■ Records supplied ■
━━━━
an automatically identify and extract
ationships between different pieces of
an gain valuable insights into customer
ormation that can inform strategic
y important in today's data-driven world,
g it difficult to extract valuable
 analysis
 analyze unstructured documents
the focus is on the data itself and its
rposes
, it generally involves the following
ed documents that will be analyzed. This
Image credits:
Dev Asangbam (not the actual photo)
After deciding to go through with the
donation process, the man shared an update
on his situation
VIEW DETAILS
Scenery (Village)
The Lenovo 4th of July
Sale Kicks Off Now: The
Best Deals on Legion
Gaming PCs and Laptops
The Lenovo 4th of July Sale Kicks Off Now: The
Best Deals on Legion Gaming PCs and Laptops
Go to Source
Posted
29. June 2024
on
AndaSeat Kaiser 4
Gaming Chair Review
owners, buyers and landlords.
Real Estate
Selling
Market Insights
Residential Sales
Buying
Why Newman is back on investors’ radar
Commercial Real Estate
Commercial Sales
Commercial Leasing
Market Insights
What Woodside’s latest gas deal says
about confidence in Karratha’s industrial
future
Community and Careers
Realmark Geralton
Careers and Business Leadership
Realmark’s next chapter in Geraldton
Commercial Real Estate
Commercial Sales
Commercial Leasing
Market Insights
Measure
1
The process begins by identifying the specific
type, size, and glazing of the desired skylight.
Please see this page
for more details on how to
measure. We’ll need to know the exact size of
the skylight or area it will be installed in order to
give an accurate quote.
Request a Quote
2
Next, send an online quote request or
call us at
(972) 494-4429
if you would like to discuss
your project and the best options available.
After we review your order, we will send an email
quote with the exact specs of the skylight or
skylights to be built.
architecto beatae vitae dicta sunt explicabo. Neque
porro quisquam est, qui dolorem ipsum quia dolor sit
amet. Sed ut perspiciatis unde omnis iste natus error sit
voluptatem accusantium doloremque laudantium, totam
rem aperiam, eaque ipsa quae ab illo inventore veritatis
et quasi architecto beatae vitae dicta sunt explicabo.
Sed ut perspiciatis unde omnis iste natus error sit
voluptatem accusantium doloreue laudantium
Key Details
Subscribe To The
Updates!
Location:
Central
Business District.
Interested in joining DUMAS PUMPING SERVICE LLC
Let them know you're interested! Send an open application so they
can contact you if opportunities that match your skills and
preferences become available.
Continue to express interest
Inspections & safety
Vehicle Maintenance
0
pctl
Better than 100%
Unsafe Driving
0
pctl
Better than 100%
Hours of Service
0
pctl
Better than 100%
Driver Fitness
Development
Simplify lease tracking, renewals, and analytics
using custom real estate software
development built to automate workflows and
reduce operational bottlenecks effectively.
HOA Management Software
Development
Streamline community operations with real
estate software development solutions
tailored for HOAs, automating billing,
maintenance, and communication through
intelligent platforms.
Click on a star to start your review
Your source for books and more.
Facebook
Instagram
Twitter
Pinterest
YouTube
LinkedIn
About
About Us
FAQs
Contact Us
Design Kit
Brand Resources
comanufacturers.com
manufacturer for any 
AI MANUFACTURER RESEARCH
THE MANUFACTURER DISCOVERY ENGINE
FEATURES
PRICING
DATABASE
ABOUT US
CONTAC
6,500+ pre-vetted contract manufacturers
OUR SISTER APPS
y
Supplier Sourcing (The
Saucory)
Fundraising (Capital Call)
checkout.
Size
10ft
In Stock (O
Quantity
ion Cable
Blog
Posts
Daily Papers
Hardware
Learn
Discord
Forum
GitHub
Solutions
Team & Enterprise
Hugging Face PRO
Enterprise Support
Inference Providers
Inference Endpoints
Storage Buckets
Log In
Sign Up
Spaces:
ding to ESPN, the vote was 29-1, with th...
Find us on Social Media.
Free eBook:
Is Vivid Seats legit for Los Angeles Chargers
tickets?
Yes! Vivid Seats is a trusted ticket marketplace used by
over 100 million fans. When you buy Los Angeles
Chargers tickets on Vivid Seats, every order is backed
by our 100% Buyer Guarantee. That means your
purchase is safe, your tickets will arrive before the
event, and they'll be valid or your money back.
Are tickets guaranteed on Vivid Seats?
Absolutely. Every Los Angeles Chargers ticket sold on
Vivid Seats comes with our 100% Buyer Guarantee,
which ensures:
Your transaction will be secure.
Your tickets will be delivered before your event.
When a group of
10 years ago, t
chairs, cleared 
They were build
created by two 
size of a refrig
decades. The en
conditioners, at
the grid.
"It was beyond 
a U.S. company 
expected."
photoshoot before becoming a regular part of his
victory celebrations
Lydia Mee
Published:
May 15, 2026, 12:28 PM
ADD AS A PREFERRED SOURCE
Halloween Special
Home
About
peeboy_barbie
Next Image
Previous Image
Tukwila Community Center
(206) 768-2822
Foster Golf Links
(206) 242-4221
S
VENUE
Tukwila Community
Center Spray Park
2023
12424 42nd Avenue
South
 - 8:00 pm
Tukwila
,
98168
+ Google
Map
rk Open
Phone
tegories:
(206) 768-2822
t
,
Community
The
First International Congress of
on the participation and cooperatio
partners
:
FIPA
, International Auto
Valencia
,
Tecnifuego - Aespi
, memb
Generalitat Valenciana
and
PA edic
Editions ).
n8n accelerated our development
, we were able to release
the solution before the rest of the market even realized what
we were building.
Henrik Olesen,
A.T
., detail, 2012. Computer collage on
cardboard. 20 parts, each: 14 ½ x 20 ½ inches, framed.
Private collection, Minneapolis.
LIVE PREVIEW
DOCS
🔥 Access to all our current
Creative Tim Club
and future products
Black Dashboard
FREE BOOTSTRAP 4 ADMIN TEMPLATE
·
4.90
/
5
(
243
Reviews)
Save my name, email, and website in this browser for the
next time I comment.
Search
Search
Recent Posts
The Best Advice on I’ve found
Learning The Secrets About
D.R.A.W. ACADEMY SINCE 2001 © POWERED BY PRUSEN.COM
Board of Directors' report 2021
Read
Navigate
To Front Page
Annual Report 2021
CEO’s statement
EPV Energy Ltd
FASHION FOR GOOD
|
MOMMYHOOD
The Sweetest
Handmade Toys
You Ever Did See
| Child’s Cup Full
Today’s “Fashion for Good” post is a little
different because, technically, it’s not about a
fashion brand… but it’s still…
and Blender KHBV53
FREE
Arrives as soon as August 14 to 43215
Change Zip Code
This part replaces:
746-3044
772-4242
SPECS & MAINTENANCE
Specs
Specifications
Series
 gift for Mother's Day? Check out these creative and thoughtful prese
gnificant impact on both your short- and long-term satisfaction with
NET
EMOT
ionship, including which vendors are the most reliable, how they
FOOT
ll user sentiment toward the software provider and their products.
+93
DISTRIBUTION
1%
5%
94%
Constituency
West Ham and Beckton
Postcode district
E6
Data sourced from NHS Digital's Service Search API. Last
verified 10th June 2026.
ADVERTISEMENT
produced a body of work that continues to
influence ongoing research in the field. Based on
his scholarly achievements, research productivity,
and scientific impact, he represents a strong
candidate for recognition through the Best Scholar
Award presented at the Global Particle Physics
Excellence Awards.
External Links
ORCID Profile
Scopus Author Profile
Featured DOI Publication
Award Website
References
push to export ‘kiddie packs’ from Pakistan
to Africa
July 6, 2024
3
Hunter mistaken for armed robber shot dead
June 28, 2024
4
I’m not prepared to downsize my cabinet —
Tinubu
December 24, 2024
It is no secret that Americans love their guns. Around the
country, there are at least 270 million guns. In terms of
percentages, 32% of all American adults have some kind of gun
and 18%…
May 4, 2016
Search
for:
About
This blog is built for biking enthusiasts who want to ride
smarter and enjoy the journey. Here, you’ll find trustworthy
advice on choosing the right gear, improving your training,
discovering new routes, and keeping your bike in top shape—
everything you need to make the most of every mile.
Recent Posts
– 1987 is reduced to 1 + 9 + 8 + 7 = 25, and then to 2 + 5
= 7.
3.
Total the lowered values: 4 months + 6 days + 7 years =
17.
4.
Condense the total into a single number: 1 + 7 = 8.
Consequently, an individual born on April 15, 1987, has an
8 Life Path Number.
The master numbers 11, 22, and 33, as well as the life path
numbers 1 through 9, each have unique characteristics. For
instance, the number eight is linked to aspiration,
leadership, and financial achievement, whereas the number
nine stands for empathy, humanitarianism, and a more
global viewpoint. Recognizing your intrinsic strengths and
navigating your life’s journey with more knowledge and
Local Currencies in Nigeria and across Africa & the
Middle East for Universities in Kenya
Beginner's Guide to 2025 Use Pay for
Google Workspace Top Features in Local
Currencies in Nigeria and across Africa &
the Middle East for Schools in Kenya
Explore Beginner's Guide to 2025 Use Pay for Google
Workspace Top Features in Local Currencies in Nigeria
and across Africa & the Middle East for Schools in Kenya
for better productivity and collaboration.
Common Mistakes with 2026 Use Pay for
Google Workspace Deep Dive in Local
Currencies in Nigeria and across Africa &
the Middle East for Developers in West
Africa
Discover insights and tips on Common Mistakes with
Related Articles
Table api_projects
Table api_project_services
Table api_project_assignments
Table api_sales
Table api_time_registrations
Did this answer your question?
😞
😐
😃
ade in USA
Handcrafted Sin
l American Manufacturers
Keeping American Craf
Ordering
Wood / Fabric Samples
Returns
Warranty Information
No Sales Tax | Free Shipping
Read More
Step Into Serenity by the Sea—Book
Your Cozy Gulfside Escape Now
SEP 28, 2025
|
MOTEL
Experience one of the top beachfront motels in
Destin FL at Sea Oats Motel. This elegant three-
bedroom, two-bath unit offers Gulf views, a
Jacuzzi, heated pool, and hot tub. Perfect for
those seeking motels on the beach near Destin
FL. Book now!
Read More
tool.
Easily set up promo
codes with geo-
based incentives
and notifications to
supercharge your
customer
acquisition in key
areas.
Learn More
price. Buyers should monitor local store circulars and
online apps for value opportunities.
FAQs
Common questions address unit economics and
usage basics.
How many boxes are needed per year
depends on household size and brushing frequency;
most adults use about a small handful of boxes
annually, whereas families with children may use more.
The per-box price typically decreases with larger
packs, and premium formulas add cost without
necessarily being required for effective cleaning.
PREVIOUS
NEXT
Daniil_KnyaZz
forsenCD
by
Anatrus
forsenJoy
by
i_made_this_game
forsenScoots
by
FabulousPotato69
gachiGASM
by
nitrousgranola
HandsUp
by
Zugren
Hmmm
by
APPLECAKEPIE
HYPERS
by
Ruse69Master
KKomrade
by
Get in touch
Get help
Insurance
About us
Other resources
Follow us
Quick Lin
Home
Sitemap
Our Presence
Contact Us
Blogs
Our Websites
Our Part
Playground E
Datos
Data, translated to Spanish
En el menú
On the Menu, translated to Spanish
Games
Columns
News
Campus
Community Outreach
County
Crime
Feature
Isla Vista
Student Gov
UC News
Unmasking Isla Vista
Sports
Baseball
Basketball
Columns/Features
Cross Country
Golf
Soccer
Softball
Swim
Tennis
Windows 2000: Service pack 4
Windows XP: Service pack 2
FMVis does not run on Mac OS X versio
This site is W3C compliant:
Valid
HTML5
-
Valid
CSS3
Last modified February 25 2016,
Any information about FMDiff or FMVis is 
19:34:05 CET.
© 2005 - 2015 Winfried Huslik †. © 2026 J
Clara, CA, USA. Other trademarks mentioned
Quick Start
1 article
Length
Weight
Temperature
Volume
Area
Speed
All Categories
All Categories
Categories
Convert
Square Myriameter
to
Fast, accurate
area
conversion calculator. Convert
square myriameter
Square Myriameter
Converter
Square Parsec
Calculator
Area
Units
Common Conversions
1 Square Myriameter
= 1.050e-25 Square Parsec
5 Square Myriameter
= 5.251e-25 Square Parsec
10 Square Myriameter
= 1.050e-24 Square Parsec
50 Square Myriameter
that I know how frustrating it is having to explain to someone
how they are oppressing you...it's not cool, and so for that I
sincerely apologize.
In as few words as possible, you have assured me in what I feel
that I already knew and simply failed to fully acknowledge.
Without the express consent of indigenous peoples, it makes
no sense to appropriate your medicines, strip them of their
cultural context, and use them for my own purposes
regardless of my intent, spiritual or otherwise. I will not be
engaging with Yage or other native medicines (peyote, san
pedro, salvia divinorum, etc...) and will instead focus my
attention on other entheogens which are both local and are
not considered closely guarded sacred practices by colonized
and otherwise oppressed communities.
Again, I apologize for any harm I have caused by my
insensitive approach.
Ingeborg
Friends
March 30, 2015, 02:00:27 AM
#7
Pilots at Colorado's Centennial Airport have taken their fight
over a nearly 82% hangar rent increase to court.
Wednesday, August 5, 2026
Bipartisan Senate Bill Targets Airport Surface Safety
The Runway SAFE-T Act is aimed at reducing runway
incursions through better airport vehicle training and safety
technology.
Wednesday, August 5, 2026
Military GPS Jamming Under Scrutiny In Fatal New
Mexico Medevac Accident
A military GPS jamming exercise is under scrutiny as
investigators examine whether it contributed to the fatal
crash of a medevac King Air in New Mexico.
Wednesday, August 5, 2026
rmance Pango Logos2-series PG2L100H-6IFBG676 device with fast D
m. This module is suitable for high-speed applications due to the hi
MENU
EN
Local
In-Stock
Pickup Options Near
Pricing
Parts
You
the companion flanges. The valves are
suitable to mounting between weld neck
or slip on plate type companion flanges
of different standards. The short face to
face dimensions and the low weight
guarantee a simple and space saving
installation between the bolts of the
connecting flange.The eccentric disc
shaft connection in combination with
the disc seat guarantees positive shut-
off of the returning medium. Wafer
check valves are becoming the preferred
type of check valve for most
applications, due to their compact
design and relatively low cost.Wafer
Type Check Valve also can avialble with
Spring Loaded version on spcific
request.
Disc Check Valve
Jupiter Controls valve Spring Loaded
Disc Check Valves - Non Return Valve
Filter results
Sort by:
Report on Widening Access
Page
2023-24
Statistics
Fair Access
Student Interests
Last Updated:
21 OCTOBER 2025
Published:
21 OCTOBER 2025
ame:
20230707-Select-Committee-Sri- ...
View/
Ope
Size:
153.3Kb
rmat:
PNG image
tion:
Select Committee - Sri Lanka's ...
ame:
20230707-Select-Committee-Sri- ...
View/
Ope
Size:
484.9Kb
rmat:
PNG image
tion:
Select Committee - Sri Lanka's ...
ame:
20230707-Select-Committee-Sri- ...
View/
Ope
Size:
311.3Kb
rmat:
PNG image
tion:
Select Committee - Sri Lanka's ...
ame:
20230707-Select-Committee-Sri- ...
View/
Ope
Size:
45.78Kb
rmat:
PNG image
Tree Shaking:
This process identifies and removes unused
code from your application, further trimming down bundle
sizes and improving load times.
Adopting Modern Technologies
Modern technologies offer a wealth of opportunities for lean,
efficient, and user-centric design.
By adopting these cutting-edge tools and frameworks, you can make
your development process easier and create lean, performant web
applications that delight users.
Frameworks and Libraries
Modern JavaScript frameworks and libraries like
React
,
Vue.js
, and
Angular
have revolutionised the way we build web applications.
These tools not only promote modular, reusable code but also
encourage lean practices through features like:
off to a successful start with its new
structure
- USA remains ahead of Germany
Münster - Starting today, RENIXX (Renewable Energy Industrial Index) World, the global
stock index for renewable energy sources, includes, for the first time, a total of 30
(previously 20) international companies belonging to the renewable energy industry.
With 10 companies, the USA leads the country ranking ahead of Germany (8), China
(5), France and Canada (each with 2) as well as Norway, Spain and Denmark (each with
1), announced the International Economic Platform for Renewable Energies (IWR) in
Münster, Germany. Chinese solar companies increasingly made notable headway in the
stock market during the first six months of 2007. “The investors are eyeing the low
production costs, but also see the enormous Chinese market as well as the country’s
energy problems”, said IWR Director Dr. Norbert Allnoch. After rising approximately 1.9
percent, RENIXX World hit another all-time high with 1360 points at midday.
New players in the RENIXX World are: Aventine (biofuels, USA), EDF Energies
━━━━
■ Assignment ■
Please return exactly the lines from the first line of the material through the one with "Gaming Chair Review", and no lines after it.

■ Output below ■
an automatically identify and extract
ationships between different pieces of
an gain valuable insights into customer
ormation that can inform strategic
y important in today's data-driven world,
g it difficult to extract valuable
 analysis
 analyze unstructured documents
the focus is on the data itself and its
rposes
, it generally involves the following
ed documents that will be analyzed. This
Image credits:
Dev Asangbam (not the actual photo)
After deciding to go through with the
donation process, the man shared an update
on his situation
VIEW DETAILS
Scenery (Village)
The Lenovo 4th of July
Sale Kicks Off Now: The
Best Deals on Legion
Gaming PCs and Laptops
The Lenovo 4th of July Sale Kicks Off Now: The
Best Deals on Legion Gaming PCs and Laptops
Go to Source
Posted
29. June 2024
on
AndaSeat Kaiser 4
Gaming Chair Review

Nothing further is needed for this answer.